Machine Learning in Political Science

Instructors

Gustavo Diaz

Meeting Info

Scott Hall 212: Thurs 2:00PM - 4:50PM

Overview of class

This elective surveys the field of machine learning from the perspective of the social and political sciences. The primary emphasis would be on algorithms used for prediction, be it in the context of supervised or unsupervised learning. The first half of the course will focus on core methods in the field, including linear models, tree-based methods, neural networks, and ensemble methods. The second half would focus on advanced developments, including techniques to process and analyze unstructured data, large language models, causal inference, and the role of AI in society. Students should expect a combination of theoretical readings from statistics and computer science, along with applications or extensions relevant to political science and the social sciences.

Registration Requirements

POLI_SCI 403: Linear Models or equivalent experience with regression models.

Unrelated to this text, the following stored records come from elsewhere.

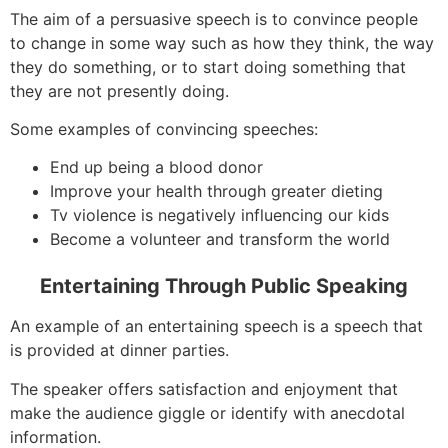
The aim of a persuasive speech is to convince people
to change in some way such as how they think, the way
they do something, or to start doing something that
they are not presently doing.
Some examples of convincing speeches:
End up being a blood donor
Improve your health through greater dieting
Tv violence is negatively influencing our kids
Become a volunteer and transform the world
Entertaining Through Public Speaking
An example of an entertaining speech is a speech that
is provided at dinner parties.
The speaker offers satisfaction and enjoyment that
make the audience giggle or identify with anecdotal
information.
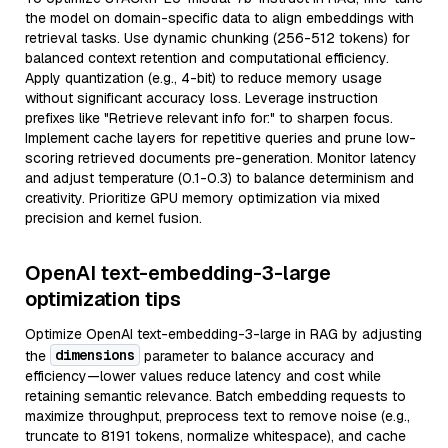
the model on domain-specific data to align embeddings with
retrieval tasks. Use dynamic chunking (256-512 tokens) for
balanced context retention and computational efficiency.
Apply quantization (e.g., 4-bit) to reduce memory usage
without significant accuracy loss. Leverage instruction
prefixes like "Retrieve relevant info for:" to sharpen focus.
Implement cache layers for repetitive queries and prune low-
scoring retrieved documents pre-generation. Monitor latency
and adjust temperature (0.1-0.3) to balance determinism and
creativity. Prioritize GPU memory optimization via mixed
precision and kernel fusion.
OpenAI text-embedding-3-large
optimization tips
Optimize OpenAI text-embedding-3-large in RAG by adjusting
dimensions
the
parameter to balance accuracy and
efficiency—lower values reduce latency and cost while
retaining semantic relevance. Batch embedding requests to
maximize throughput, preprocess text to remove noise (e.g.,
truncate to 8191 tokens, normalize whitespace), and cache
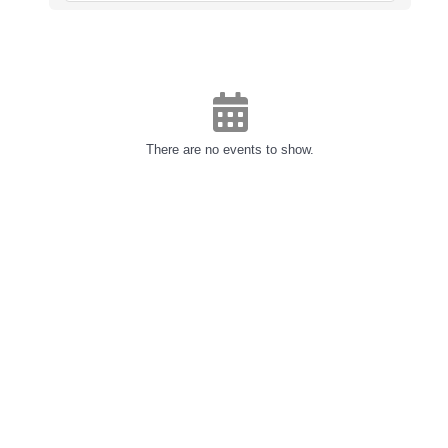
There are no events to show.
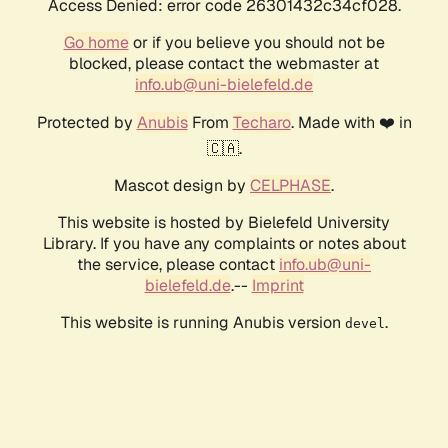
Access Denied: error code 26301432c34cf028.
Go home
or if you believe you should not be
blocked, please contact the webmaster at
info.ub@uni-bielefeld.de
Protected by
Anubis
From
Techaro
. Made with ❤️ in
🇨🇦.
Mascot design by
CELPHASE
.
This website is hosted by Bielefeld University
Library. If you have any complaints or notes about
the service, please contact
info.ub@uni-
bielefeld.de
.--
Imprint
This website is running Anubis version
.
devel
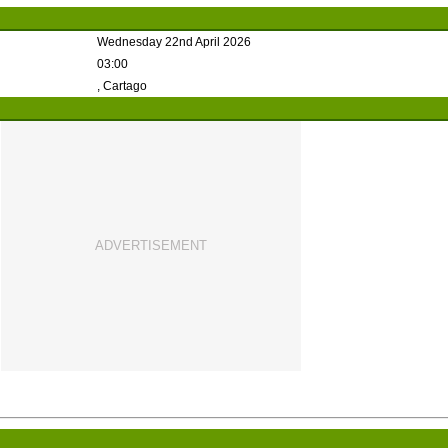
Wednesday 22nd April 2026
03:00
, Cartago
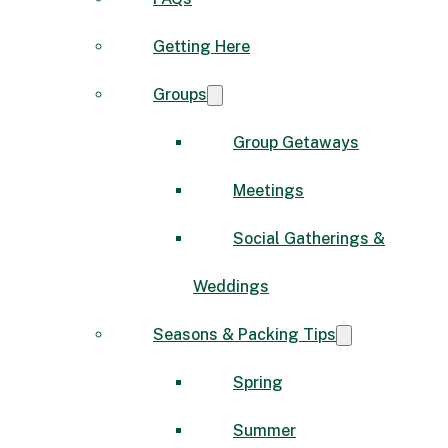
Getting Here
Groups
Group Getaways
Meetings
Social Gatherings &
Weddings
Seasons & Packing Tips
Spring
Summer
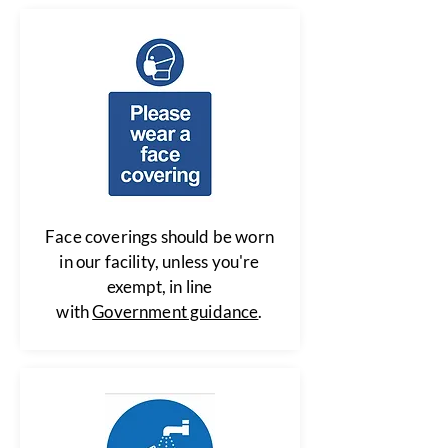
Face coverings should be worn
in our facility, unless you're
exempt, in line
with
Government guidance
.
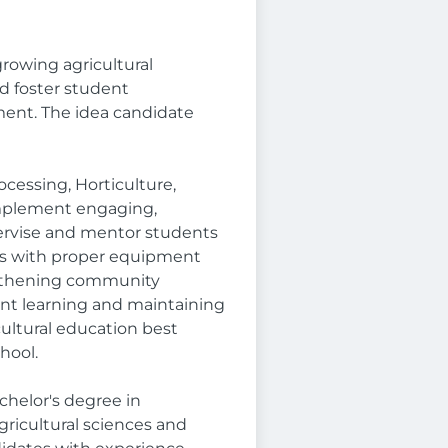
growing agricultural
d foster student
ent. The idea candidate
cessing, Horticulture,
 implement engaging,
pervise and mentor students
nts with proper equipment
engthening community
nt learning and maintaining
cultural education best
hool.
chelor's degree in
ricultural sciences and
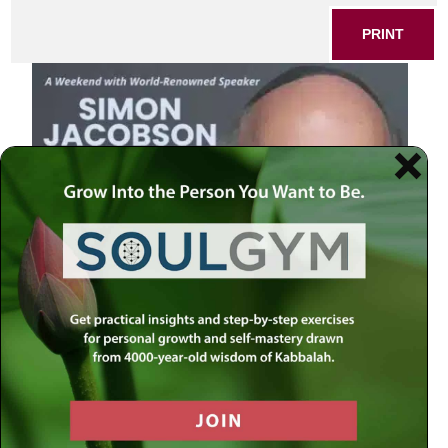
PRINT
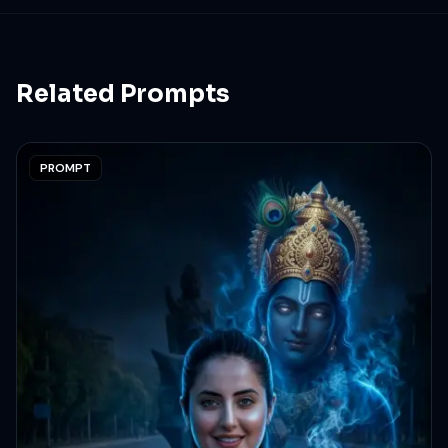
aesthetic Instagram fashion shoot vibe. Keep 100
percent same face as attached image.
Related Prompts
PROMPT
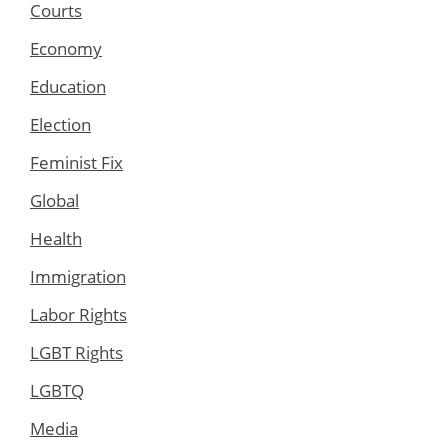
Courts
Economy
Education
Election
Feminist Fix
Global
Health
Immigration
Labor Rights
LGBT Rights
LGBTQ
Media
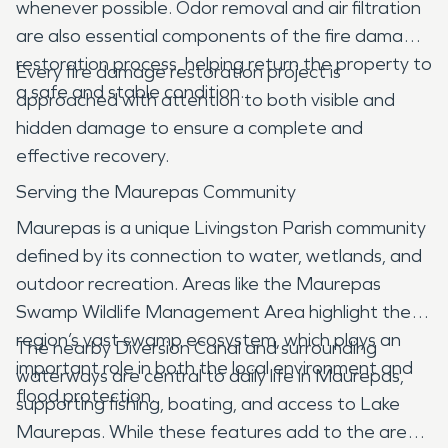
whenever possible. Odor removal and air filtration
are also essential components of the fire damage
restoration process, helping return the property to
Every fire damage restoration project is
a safe and stable condition.
approached with attention to both visible and
hidden damage to ensure a complete and
effective recovery.
Serving the Maurepas Community
Maurepas is a unique Livingston Parish community
defined by its connection to water, wetlands, and
outdoor recreation. Areas like the Maurepas
Swamp Wildlife Management Area highlight the
region’s vast swamp ecosystem, which plays an
The nearby Diversion Canal and surrounding
important role in both the local environment and
waterways are central to daily life in Maurepas,
flood protection.
supporting fishing, boating, and access to Lake
Maurepas. While these features add to the area’s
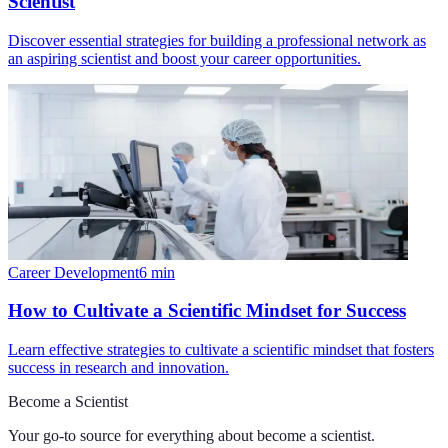
Scientist
Discover essential strategies for building a professional network as
an aspiring scientist and boost your career opportunities.
Career Development
6
min
How to Cultivate a Scientific Mindset for Success
Learn effective strategies to cultivate a scientific mindset that fosters
success in research and innovation.
Become a Scientist
Your go-to source for everything about
become a scientist
.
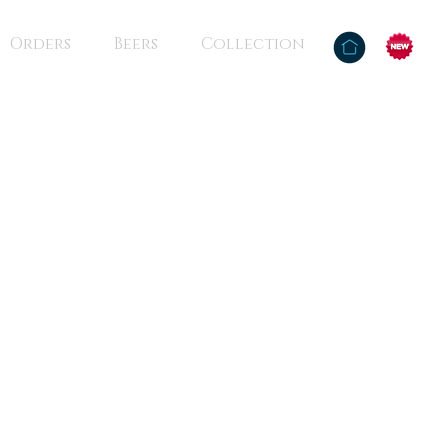
Orders
Beers
Collection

Students without the recommended background are welcome but should consult with the instructor before registering.

Learning Objectives

Understand, evaluate, and apply various machine learning techniques.

Develop the skills and background required to pursue future learning of machine learning methods.

Teaching Method

Seminar combines lecture, discussion, and live coding demonstrations.

Evaluation Method

  • Biweekly explorations (semi-directed coding assignments)
  • Project milestone reports
  • Final project: Data and methods paper

Enrollment Requirements

Enrollment Requirements: Reserved for Graduate Students.